**Provided material**

>>>

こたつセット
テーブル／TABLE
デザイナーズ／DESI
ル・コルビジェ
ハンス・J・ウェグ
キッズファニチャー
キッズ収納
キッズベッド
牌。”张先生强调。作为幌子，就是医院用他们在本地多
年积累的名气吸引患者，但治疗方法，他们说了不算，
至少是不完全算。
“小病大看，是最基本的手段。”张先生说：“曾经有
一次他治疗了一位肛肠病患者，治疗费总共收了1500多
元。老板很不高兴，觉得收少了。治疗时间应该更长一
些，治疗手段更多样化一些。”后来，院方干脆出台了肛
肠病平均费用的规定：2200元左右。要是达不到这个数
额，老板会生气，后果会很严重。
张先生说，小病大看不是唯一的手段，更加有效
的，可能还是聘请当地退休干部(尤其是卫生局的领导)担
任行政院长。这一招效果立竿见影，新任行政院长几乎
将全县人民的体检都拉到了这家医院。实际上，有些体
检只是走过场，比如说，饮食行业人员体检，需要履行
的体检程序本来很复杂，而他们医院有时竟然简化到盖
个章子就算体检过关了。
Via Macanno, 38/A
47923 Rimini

<<<
>>>

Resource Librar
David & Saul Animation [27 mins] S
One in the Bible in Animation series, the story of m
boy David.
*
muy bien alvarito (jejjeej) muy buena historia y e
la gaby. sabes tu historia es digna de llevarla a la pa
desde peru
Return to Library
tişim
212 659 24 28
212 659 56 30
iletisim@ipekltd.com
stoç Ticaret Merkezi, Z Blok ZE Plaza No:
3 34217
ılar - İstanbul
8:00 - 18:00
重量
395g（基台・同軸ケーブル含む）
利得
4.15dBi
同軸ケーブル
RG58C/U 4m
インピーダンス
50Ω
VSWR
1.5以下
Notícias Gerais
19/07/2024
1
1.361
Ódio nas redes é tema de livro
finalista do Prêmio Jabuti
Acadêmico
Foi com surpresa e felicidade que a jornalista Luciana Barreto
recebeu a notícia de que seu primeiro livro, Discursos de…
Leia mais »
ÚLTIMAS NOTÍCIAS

<<<

**Try it**
Your answer should consist of the lines from the line with "la gaby. sabes" to the line with "Foi com surpresa" above, repeated exactly, both ends included.

**Written response**
la gaby. sabes tu historia es digna de llevarla a la pa
desde peru
Return to Library
tişim
212 659 24 28
212 659 56 30
iletisim@ipekltd.com
stoç Ticaret Merkezi, Z Blok ZE Plaza No:
3 34217
ılar - İstanbul
8:00 - 18:00
重量
395g（基台・同軸ケーブル含む）
利得
4.15dBi
同軸ケーブル
RG58C/U 4m
インピーダンス
50Ω
VSWR
1.5以下
Notícias Gerais
19/07/2024
1
1.361
Ódio nas redes é tema de livro
finalista do Prêmio Jabuti
Acadêmico
Foi com surpresa e felicidade que a jornalista Luciana Barreto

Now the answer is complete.